Speaking of that just mentioned longer term, three additional measures will be most important to take for the more distant future. One is to trim back, in time, the ratio of our national debt to our gross national product – a ratio that has not yet equaled its historic heights of the 1940s, but will at some point draw close. This trimming will occur largely on its own as the economy returns to growth, provided we limit the growth of expenditures as we did from the early-mid 1990s until 2001. It will be salutary for government credibly to commit to that longer term discipline even as it strategically boosts targeted infrastructure spending for the short to medium term now.
The second critical long term measure is to reverse three decades of relentless regression and restore progressivity to our tax code. Remember those gaps that I said to mind? Only nations with large middle classes and narrower wealth spreads sustainably prosper. That's what we were till the mid-1970s. Since then our tax code's become easily the most regressive in all of the developed world. It's more that of a banana republic, and so banana republic we've been becoming. And banana republics, we now know, are not only squalid, miserable, politically dysfunctional places: They're also the places you find most financial and monetary volatility – precisely for reasons we noted above.
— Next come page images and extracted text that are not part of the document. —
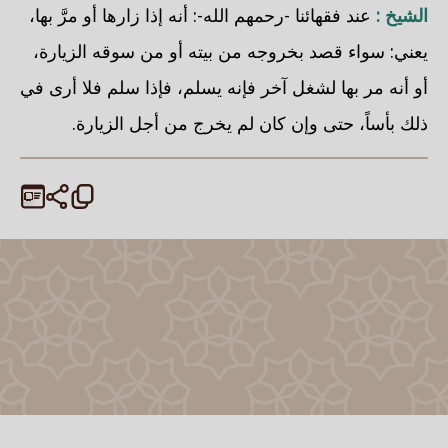
الشيخ :
عند فقهائنا -رحمهم الله-: أنه إذا زارها أو مرَّ بها،
يعني: سواء قصد بخروجه من بيته أو من سوقه الزيارة،
أو أنه مر بها لشغل آخر فإنه يسلم، فإذا سلم فلا أرى في
ذلك بأساً، حتى وإن كان لم يخرج من أجل الزيارة.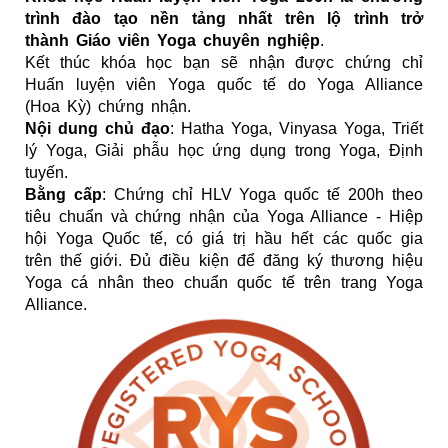
trình đào tạo nền tảng nhất trên lộ trình trở
thành Giáo viên Yoga chuyên nghiệp
.
Kết thúc khóa học bạn sẽ nhận được chứng chỉ
Huấn luyện viên Yoga quốc tế do Yoga Alliance
(
Hoa Kỳ
)
chứng nhận.
Nội dung chủ đạo
: Hatha Yoga, Vinyasa Yoga, Triết
lý Yoga, Giải phẫu học ứng dụng trong Yoga, Định
tuyến.
Bằng cấp
:
Chứng chỉ HLV Yoga quốc tế 200h theo
tiêu chuẩn và chứng nhận của Yoga Alliance -
Hiệp
hội Yoga Quốc tế
, có giá trị hầu hết các quốc gia
trên thế giới. Đủ điều kiện để đăng ký thương hiệu
Yoga cá nhân theo chuẩn quốc tế trên trang Yoga
Alliance.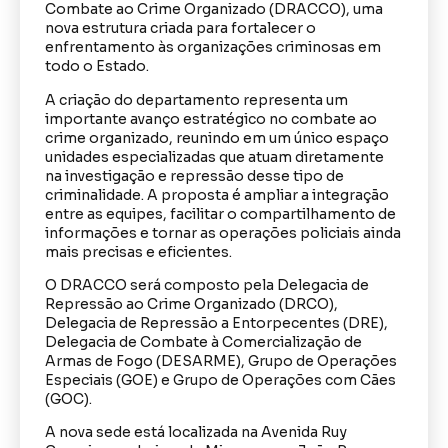
Combate ao Crime Organizado (DRACCO), uma
nova estrutura criada para fortalecer o
enfrentamento às organizações criminosas em
todo o Estado.
A criação do departamento representa um
importante avanço estratégico no combate ao
crime organizado, reunindo em um único espaço
unidades especializadas que atuam diretamente
na investigação e repressão desse tipo de
criminalidade. A proposta é ampliar a integração
entre as equipes, facilitar o compartilhamento de
informações e tornar as operações policiais ainda
mais precisas e eficientes.
O DRACCO será composto pela Delegacia de
Repressão ao Crime Organizado (DRCO),
Delegacia de Repressão a Entorpecentes (DRE),
Delegacia de Combate à Comercialização de
Armas de Fogo (DESARME), Grupo de Operações
Especiais (GOE) e Grupo de Operações com Cães
(GOC).
A nova sede está localizada na Avenida Ruy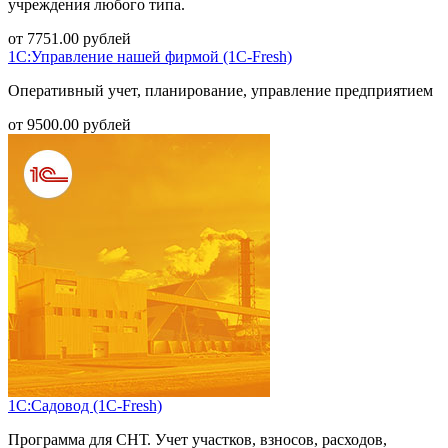
учреждения любого типа.
от
7751.00
рублей
1С:Управление нашей фирмой (1С-Fresh)
Оперативный учет, планирование, управление предприятием
от
9500.00
рублей
1С:Садовод (1С-Fresh)
Программа для СНТ. Учет участков, взносов, расходов,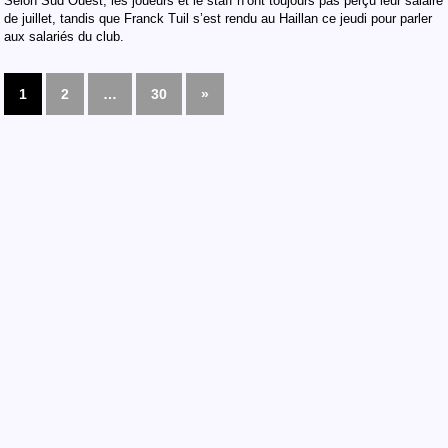
Selon Sud Ouest, les joueurs et le staff n’ont toujours pas perçu leur salaire
de juillet, tandis que Franck Tuil s’est rendu au Haillan ce jeudi pour parler
aux salariés du club.
1
2
…
30
»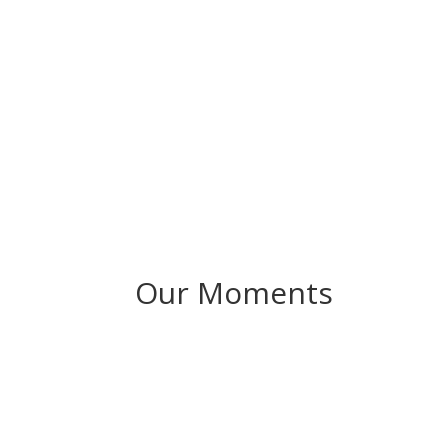
00
Day(s)
Our Moments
Finally, the third long term measure that has to be taken is to restore balance to global trade relations. That likely means automatic currency adjustments that prevent long term net current account surplus or deficit status on the part of individual trading nations. A properly functioning global central bank or clearing arrangement – something like Keynes's original vision for what became the IMF – might be the answer, as I've argued elsewhere. For it would not only adjust currencies, but also prevent speculative attacks upon currencies, thereby preempting the self-insurance motive that prompts some foreign exchange hoarding. And if authorized to provide global liquidity, it would at last spare the dollar its unsustainable role as permanent-deficit-requiring global reserve currency.
Let us, then, return to our pre-banana-republican roots. Strategically target forgivable internal and external debt, restore public infrastructure and macroeconomic growth, render the tax code progressive again, and finally bring order to the global financial and trading ‘order.' Only then will we all be delivered from destructive de-levering. Only then will we once again be – US.
Robert Hockett is Professor of Law at Cornell University, where he teaches, researches, and writes in the fields of domestic and transnational financial law and economics.